Concealing ("Protecting") Source Code
In response to the following question:
"How can I truly "protect" the python source code we create for a commercial product?"
First of all, it is important to distinguish between commercial and proprietary. The restriction is in the licence you use, not on whether the code is visible or not. There are numerous commercial products whose source code is Free (and open source) Software: various distributions of GNU/Linux fit this profile. In contrast, various free (as in cost, ie. "gratis") programs are made available only as binary executables where the source code is not available; they are therefore proprietary products which are not commercial: official Microsoft add-ons and upgrades such as Internet Explorer fit this profile, along with other binary-only "freeware".
(Note that "freeware" should not be confused with Free Software - see the Free Software Foundation site for more information on what Free Software is.)
It is, however, assumed that the questioner would like to hide their code from the user. This article now discusses technical solutions to achieve this objective.
Use Compiled Bytecode
Python produces .pyc files when programs are run for imported modules.
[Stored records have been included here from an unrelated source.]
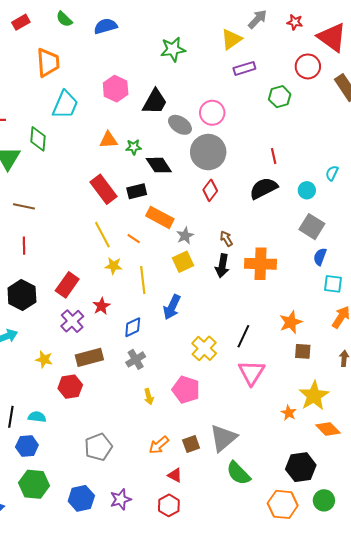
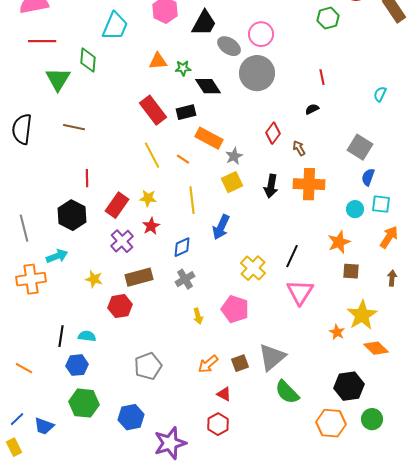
black semicircle: (264, 188) -> (312, 109), size x0.5
red diamond: (210, 190) -> (273, 133), moved
cyan circle: (307, 190) -> (355, 209), moved
brown arrow: (226, 239) -> (299, 148), moved
red line: (24, 246) -> (87, 178), moved
yellow star: (114, 266) -> (148, 198), moved
purple star: (121, 499) -> (170, 443), moved, size x1.5

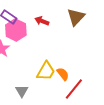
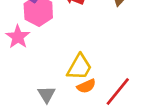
orange semicircle: (63, 74) -> (86, 86), moved, turned 104

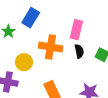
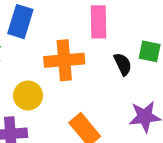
black semicircle: (79, 51) -> (123, 64), moved

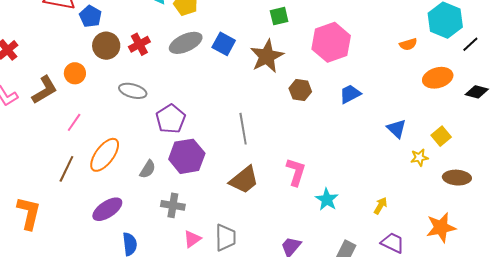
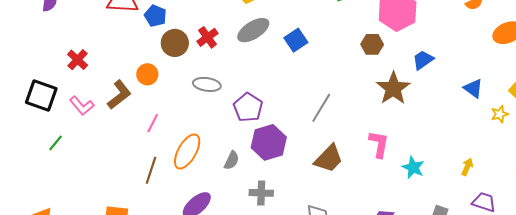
blue square: (224, 44) -> (296, 40), moved, turned 35
brown star: (267, 56) -> (393, 88), moved
brown hexagon: (300, 90) -> (372, 44), moved
gray line: (243, 129) -> (321, 108), turned 48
This bytecode is not trivially understandable by most developers, and supplying only the bytecode might be sufficient in deterring modification of the code, but there are ways to "decompile" the bytecode and recover a human-readable program. The decompyle program is probably the best known tool for this task.
Note that .pyc files are not portable between different versions of Python.
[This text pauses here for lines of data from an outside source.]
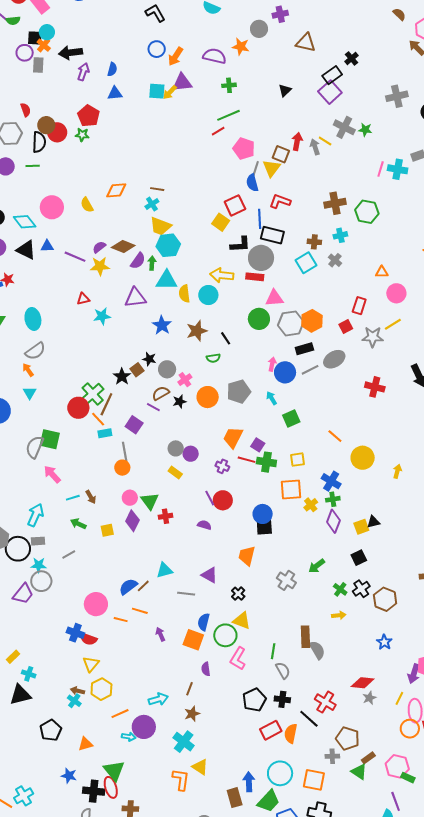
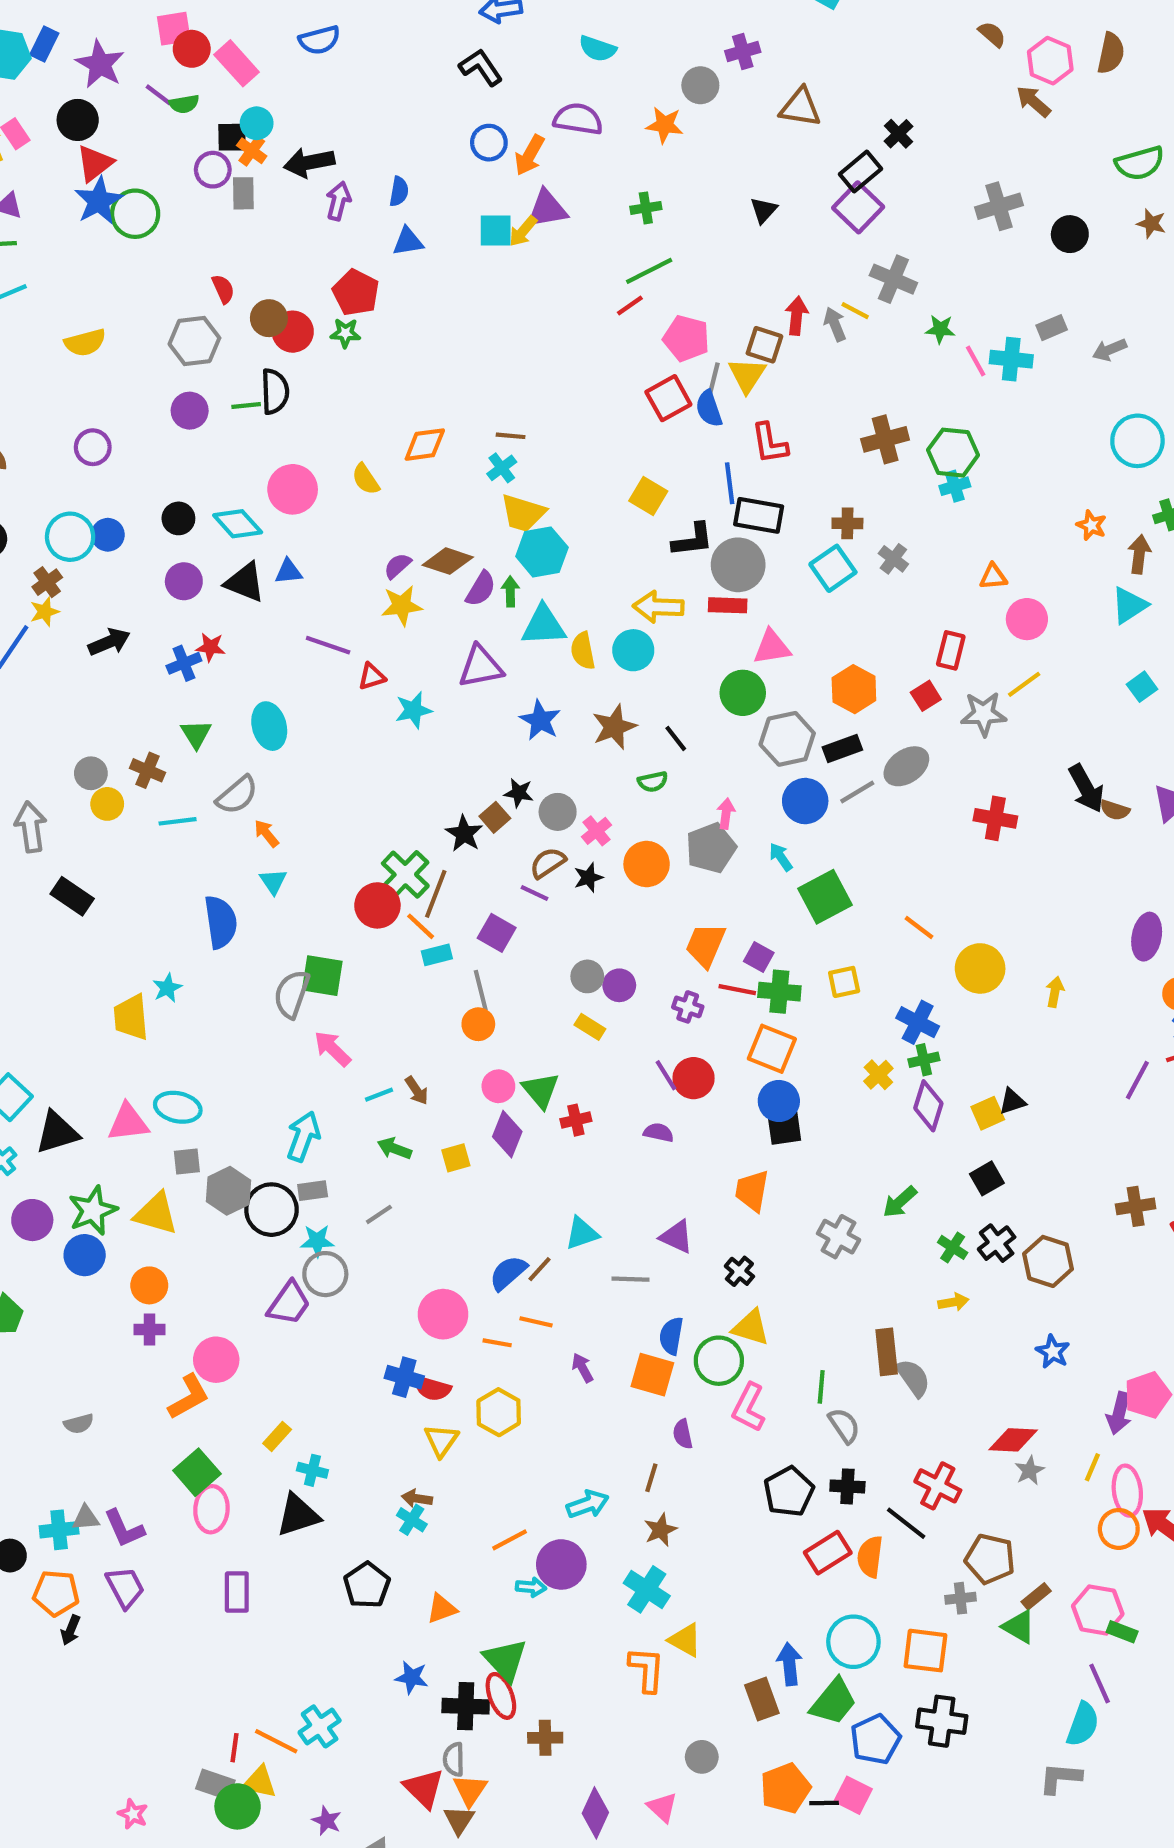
purple semicircle: (215, 56) -> (578, 119), moved
green star: (365, 130) -> (940, 329), moved
black semicircle: (39, 142) -> (275, 391), moved
pink line: (381, 169) -> (976, 361), turned -42
red L-shape: (280, 201) -> (770, 443), turned -115
red square: (235, 205) -> (668, 398), moved
cyan cross: (340, 235) -> (955, 486), moved
purple line: (75, 257) -> (328, 645), moved
gray hexagon: (291, 323) -> (787, 739), moved
gray semicircle: (35, 351) -> (237, 795), moved
pink arrow: (272, 364) -> (726, 814), moved
green square: (291, 418) -> (825, 897), size x1.4
orange square: (291, 489) -> (772, 1049), moved, turned 30
yellow hexagon: (101, 689) -> (499, 1412), moved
Executable Creators (or Installers)
Tools exist which embed modules and a Python interpreter together into an executable, like PyInstaller and py2exe (see DistributionUtilities). These tools offer an additional layer of obfuscation over merely supplying bytecode files, since any decompilation of the bytecode may only take place once the bytecode has been located in the executable. However, unless additional processes are introduced to obscure the bytecode, it is likely that the task of locating the bytecode would be trivial for even the least determined inquisitive individual.
Software as a Service
Perhaps the most reliable way of concealing source code is not to distribute your programs at all. Companies such as Google apparently use Python and yet have no difficulty in concealing their source code from outsiders.
Python Source Code Obfuscators
Diligently using search engines reveals that at least three obfuscators exist which accept Python source code as input, and produce transformed code which is harder to understand. Transformations provided by most Python code obfuscators include:
- Rename your code's internally used identifiers (variable names, function names,
- class names, etc.) to gibberish.
- Remove or alter comments and docstrings.
Even if you compile your code to .pyc files before distributing it, these transformations should increase the labor required to reverse-engineer your code.
There are some other ways to obfuscate code object in runtime, like Pyarmor:
- Encrypt code object by DES to protect constants and literal strings.
- Obfuscate byte code of each code object when code object completed execution.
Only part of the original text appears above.